Monday, May 14, 2007

Two Types of Chumros

R. Moshe Chaim Luzzatto discusses chumros, stringencies in Jewish law, twice in his book Mesillas Yesharim in very different contexts: in chapter 4, while discussing the ways of acquiring the trait of zehirus (watchfulness), the first and lowest of the traits discussed in the book; and in chapter 14, while describing the different aspects of the trait of perishus (asceticism). The question is why R. Luzzatto discusses the same topic as being part of two very different religious traits.

I believe that the answer is that there are two types of chumrah:

1. Behaving strictly when one is unsure what the law is.
2. Following minority opinions that are stricter than the established law.

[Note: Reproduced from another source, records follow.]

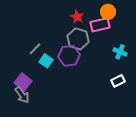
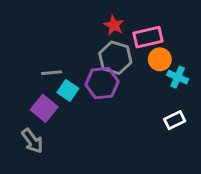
orange circle: (108, 12) -> (160, 59), moved
gray line: (35, 49) -> (52, 73), turned 40
purple square: (23, 82) -> (44, 108), moved

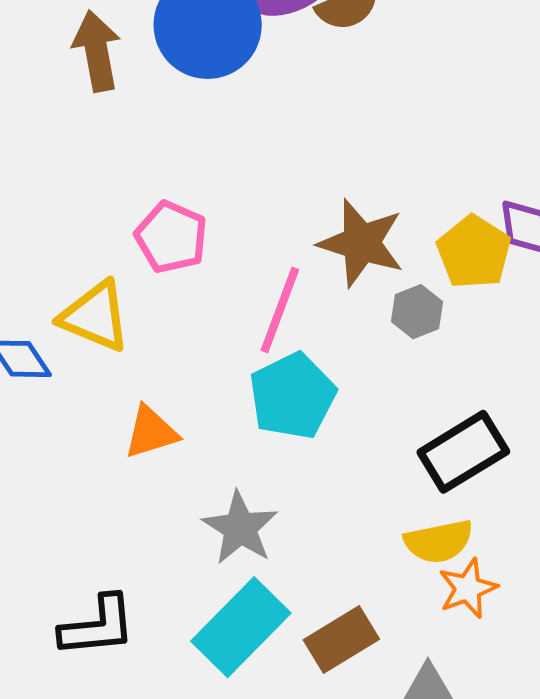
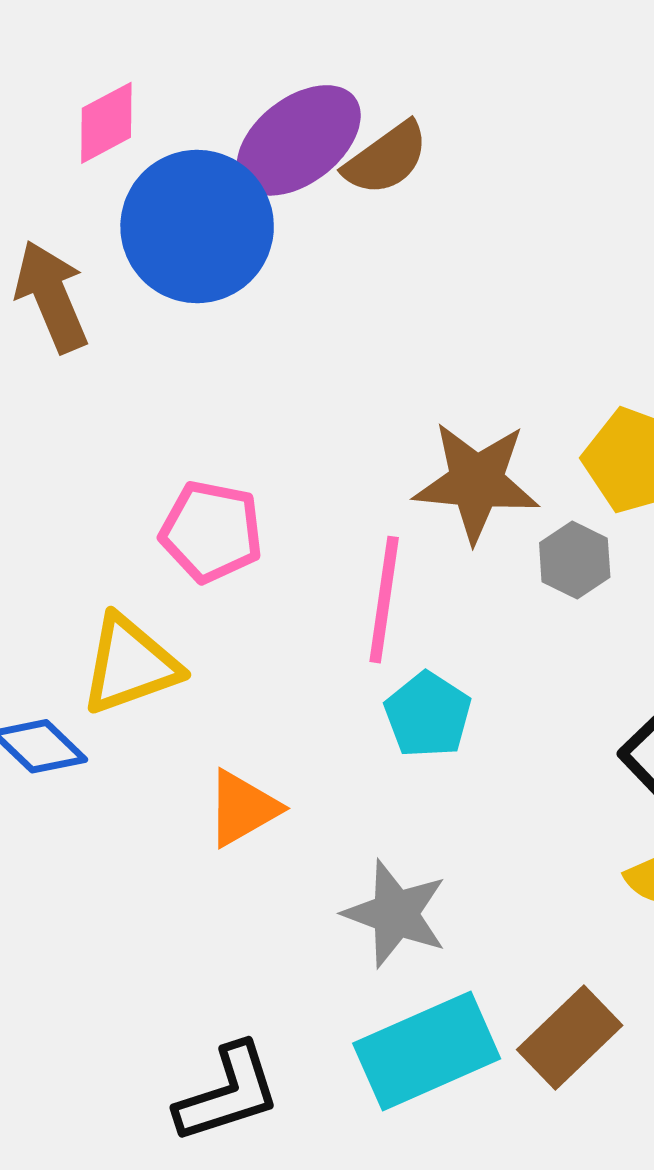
yellow triangle: (95, 316) -> (130, 665), turned -30
cyan pentagon: (292, 396) -> (428, 715), size x0.7
cyan rectangle: (241, 627) -> (427, 1051), turned 34

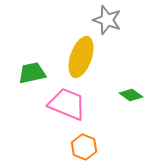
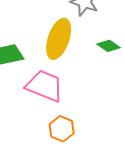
green diamond: (131, 95) -> (109, 46), moved

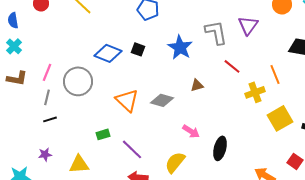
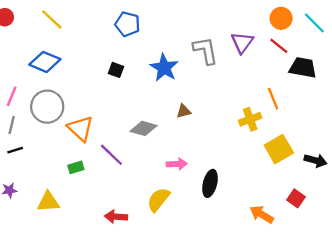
blue diamond: (108, 53) -> (45, 62), moved
red line: (232, 66) -> (279, 46), moved
orange triangle: (127, 100) -> (80, 128), moved
pink arrow: (191, 131) -> (177, 164), turned -36
purple line: (132, 149) -> (111, 155), moved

Part of the trait of zehirus is to be strict when one is unsure either of what the conclusion is of a legal discussion or how to apply the law in a particular case. But if one knows that halakhah permits an act, even if there is a debate about it but a definitive pesak has been given to you, then even someone who has mastered the trait of zehirus may perform it.

Perishus is going beyond the law. One refrains from something that is technically permitted due to perishus, asceticism. Even though a legal debate has been concluded in favor of permitting this act, an ascetic (a parush) may choose to be strict for a minority opinion.

I think it should be clear from the Mesillas Yesharim that this latter attitude should not be dismissed or frowned upon. However, it is a form of asceticism and should, presumably, be accompanied with the other forms of asceticism mentioned in the same chapter.